Refugee Iranian Photojournalist In Turkish Security Prison
The Turkish authorities arrested Hossein Salmanzadeh, an Iranian photojournalist and a refugee in Turkey, on April 26 and have detained him inside the Ankara Security Police Detention Center, Javad Moghimi Parsa told the International Campaign for Human Rights in Iran. According to Javad Moghimi, Salmanzadeh’s close friend and former colleague, Salmanzadeh embarked on a dry hunger strike for five days to protest his arrest and his detention inside the Ankara Security Detention Center.

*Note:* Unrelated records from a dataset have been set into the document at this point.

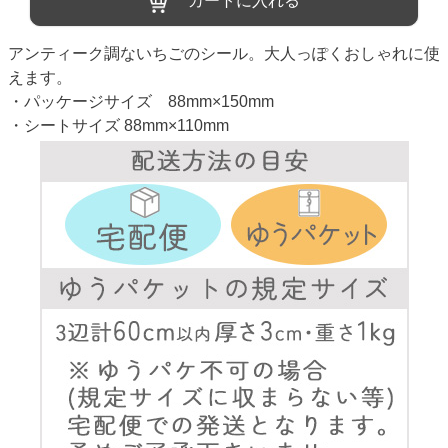
カートに入れる
アンティーク調ないちごのシール。大人っぽくおしゃれに使
えます。
・パッケージサイズ 88mm×150mm
・シートサイズ 88mm×110mm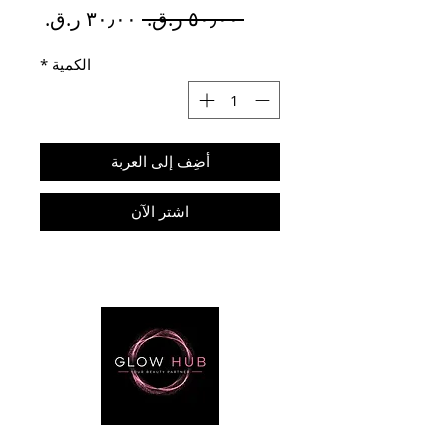
سعر
سعر
 ‏٥٠٫٠٠ ر.ق.‏ 
عادي
البيع
الكمية
*
أضِف إلى العربة
اشترِ الآن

In a short phone conversation with Hossein Salmanzadeh inside the detention center, he told the Campaign that he ended his hunger strike on Saturday, May 4. Salmanzadeh told the Campaign that it is possible that his arrest could be related to his absence in Nevshehir, the location where he was assigned for residence as a refugee, and his presence in Ankara. According to Turkish laws, any movement from an assigned location must only take place with permission. Salmanzadeh said, however, the penalty for such violations is usually cash fines and such a long detention for this violation is unprecedented. Hossein Salmanzadeh told the Campaign that during the last year, he has been sent messages from the Iranian government to return to Iran, and this matter has put additional pressure on him. “On the first days of my arrest, there were a lot more arrestees here who were all in this detention center for illegal presence or entry into Turkey, but in one round, 60 Afghanis were deported, and at the present, 27 individuals from different countries such as Chechnya, Afghanistan, Bangladesh, and so on, are being held here, but, I am the only person here who has a United Nations refugee acceptance letter, and I don’t understand why they are keeping me here,” Salmanzadeh told the Campaign. In this regard, as a UN-documented refugee, the detention of Hossein Salmanzadeh in a security prison in Turkey seems to be a questionable act.

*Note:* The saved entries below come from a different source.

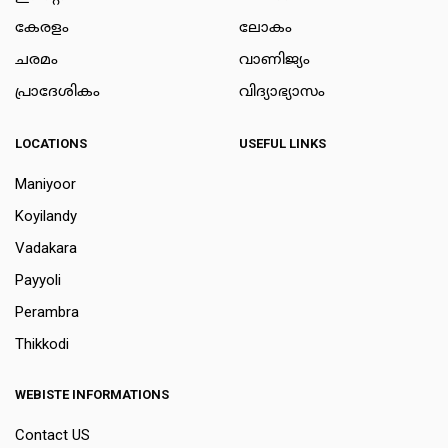
കേരളം
ലോകം
ചരമം
വാണിജ്യം
പ്രാദേശികം
വിദ്യാഭ്യാസം
LOCATIONS
USEFUL LINKS
Maniyoor
Koyilandy
Vadakara
Payyoli
Perambra
Thikkodi
WEBISTE INFORMATIONS
Contact US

“I talked to Hossein Salmanzadeh today [Saturday, May 4]. Hossein was not in good shape at all. He was in a bad psychological state. He was on hunger strike for five days, and has been kept among deportees and individuals who have entered Turkey illegally for the seven to eight days he has been in prison. His physical and mental strength had deteriorated and he was in a very bad state. A mutual friend had gone to visit Hossein and gave me the telephone number of the detention center, and I called him. Hossein’s voice was trembling and he had no strength to talk,” Javad Moghimi Parsa told the Campaign.
Hossein Salmanzadeh, a Fars News Agency’s photographer, exited Iran after his name was revealed as the photographer who took pictures of the street protests following the 2009 Iranian election and sent them to news agencies outside Iran. He has been registered and accepted by the United Nations High Commissioner for Refugee Affairs, and is currently awaiting determination of his future country of residence. Initially, Hossein Salmanzadeh’s case was assigned to the United States by the UN, but after several months of residence in the US, he returned to Turkey for personal reasons and again presented himself to the UNHCR, and his request for change of settlement country was accepted. Salmanzadeh is now awaiting determination of his settlement country.
“I was in contact with Hossein a few days before his arrest,” Delbar Tavakoli, another one of Hossein Salmanzadeh’s friends, told the International Campaign for Human Rights in Iran. “He told me that the UN in Turkey had accepted his case file, and that he was waiting to be assigned to a country. He said he had spoken to the UN authorities several times over the past few months about this matter and that he protested the tardiness in forwarding his case file to a destination country,” said Tavakoli. “Hossein told me several times that the reason for his return to Turkey was the he was afflicted with depression in the United States, which of course I could observe myself that he did not have a balanced mental state. Hossein said that because he did not have a job and because of the mental pressure, he returned to Turkey in the hopes that in Europe he would live in a busier environment and that he would escape depression and find employment there,” Delbar Tavakoli told the Campaign.